Dalam ayat di atas, Allah Subhanahu wa Ta’ala menjelaskan kepada kaum mu’minin, berbuat zhalim kepada anak yatim merupakan sifat orang-orang yang mendustakan agama. Mereka akan dibalas atas kezhaliman tersebut dengan siksa yang amat keras. Wal’iyadzu billah.

Dari sahabat Abu Hurairah Radhiyallahu ‘anhu, dari Nabi Shallallahu ‘alaihi wa sallam, Beliau bersabda:

اجْتَنِبُوا السَّبْعَ الْمُوبِقَاتِ قَالُوْا يَا رَسُولَ اللَّهِ وَمَا هُنَّ قَالَ الشِّرْكُ بِاللَّهِ وَالسِّحْرُ وَقَتْلُ النَّفْسِ الَّتِي حَرَّمَ اللَّهُ إِلَّا بِالْحَقِّ وَأَكْلُ الرِّبَا وَأَكْلُ مَالِ الْيَتِيمِ وَالتَّوَلِّي يَوْمَ الزَّحْفِ وَقَذْفُ الْمُحْصِنَاتِ الْمُؤْمِنَاتِ الْغَافِلَاتِ

“Jauhilah oleh kalian tujuh perkara yang membinasakan.” Para sahabat bertanya, ”Wahai, Rasulullah! Apakah perkara-perkara itu?” Beliau menjawab, ”Berbuat syirik kepada Allah, sihir, membunuh jiwa yang diharamkan Allah kecuali dengan alasan yang benar, memakan riba, memakan harta anak yatim, lari dari medan perang, serta menuduh wanita merdeka yang menjaga diri lagi beriman dan tidak berbuat kekejian”. [HR Bukhari (5/393-Al Fath) dan Muslim 89]
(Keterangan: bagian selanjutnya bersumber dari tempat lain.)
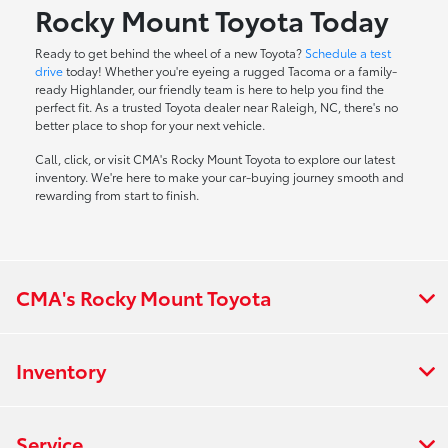
Rocky Mount Toyota Today
Ready to get behind the wheel of a new Toyota?
Schedule a test
drive
today! Whether you're eyeing a rugged Tacoma or a family-
ready Highlander, our friendly team is here to help you find the
perfect fit. As a trusted Toyota dealer near Raleigh, NC, there's no
better place to shop for your next vehicle.
Call, click, or visit CMA's Rocky Mount Toyota to explore our latest
inventory. We're here to make your car-buying journey smooth and
rewarding from start to finish.
CMA's Rocky Mount Toyota
Inventory
Service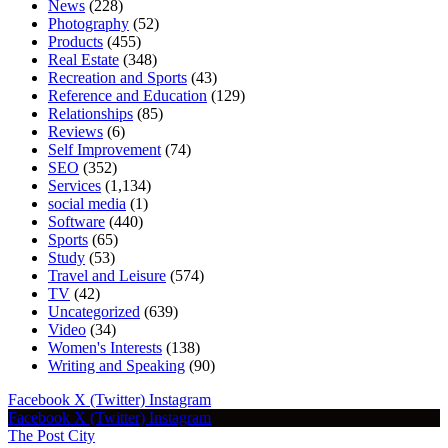
News
(228)
Photography
(52)
Products
(455)
Real Estate
(348)
Recreation and Sports
(43)
Reference and Education
(129)
Relationships
(85)
Reviews
(6)
Self Improvement
(74)
SEO
(352)
Services
(1,134)
social media
(1)
Software
(440)
Sports
(65)
Study
(53)
Travel and Leisure
(574)
TV
(42)
Uncategorized
(639)
Video
(34)
Women's Interests
(138)
Writing and Speaking
(90)
Facebook
X (Twitter)
Instagram
Facebook
X (Twitter)
Instagram
The Post City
Dalam sabda Nabi Shallallahu ‘alaihi wa sallam di atas, dengan jelas tersurat bahwa memakan harta anak yatim termasuk dari tujuh perkara yang membinasakan. Konteks larangan tersebut datang dengan lafazh ( اجْتَنِبُوا ). Hal ini menunjukkan keharaman yang lebih tegas daripada sekedar lafazh nahyi (larangan). Wallahu a’lam.

Demikian sedikit pembahasan berkenaan dengan anak yatim. Semoga Allah Subhanahu wa Ta’ala menjadikan kita termasuk ke dalam golongan hambaNya yang menunaikan amanah. Wallahu waliyyu at taufiiq.